(TASK DETAILS): Every line with "posta" in it should be copied from the data.

□ □ □

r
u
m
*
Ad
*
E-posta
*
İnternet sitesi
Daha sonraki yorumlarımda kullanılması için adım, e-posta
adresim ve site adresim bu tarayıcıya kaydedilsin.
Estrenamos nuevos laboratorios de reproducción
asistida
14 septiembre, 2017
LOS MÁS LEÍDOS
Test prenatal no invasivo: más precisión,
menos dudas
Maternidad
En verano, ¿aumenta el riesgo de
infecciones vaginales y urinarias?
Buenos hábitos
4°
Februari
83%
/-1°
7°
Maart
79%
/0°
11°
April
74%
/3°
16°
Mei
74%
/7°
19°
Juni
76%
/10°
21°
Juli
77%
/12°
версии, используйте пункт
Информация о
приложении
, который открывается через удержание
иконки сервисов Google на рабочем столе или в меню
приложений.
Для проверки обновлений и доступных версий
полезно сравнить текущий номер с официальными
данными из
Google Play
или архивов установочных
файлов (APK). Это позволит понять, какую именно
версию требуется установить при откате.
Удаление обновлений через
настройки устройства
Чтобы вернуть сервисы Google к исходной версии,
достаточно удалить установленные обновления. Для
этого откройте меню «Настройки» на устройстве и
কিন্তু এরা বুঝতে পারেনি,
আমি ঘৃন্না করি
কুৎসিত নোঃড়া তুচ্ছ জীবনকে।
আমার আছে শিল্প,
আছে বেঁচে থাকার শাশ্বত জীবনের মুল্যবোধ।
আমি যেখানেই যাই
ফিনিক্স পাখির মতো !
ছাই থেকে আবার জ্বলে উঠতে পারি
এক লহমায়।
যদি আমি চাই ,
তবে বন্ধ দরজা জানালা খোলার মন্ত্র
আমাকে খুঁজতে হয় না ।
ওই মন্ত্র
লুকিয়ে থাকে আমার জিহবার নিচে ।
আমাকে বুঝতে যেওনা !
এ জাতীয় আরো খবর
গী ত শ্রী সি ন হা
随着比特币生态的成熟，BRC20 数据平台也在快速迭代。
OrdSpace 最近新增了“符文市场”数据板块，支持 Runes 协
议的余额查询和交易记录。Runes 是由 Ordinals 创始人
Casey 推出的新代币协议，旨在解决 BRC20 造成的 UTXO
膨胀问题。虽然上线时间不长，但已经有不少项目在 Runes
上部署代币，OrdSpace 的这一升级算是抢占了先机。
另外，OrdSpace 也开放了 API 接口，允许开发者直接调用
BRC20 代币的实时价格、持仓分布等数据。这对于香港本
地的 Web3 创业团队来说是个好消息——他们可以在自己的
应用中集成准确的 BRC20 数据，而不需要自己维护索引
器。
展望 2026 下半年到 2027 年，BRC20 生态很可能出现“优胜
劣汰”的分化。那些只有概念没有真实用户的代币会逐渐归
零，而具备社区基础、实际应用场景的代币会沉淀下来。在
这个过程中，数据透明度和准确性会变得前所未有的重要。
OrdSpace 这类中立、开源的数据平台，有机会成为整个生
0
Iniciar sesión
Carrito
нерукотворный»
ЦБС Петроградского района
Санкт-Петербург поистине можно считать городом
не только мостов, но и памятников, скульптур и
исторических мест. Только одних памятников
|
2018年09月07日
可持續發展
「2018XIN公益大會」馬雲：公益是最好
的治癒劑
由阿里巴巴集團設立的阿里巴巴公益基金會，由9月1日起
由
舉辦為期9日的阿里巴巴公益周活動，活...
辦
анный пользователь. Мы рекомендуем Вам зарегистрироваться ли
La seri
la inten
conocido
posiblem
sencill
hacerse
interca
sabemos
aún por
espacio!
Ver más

□ □ □

(ANSWER SECTION):
E-posta
Daha sonraki yorumlarımda kullanılması için adım, e-posta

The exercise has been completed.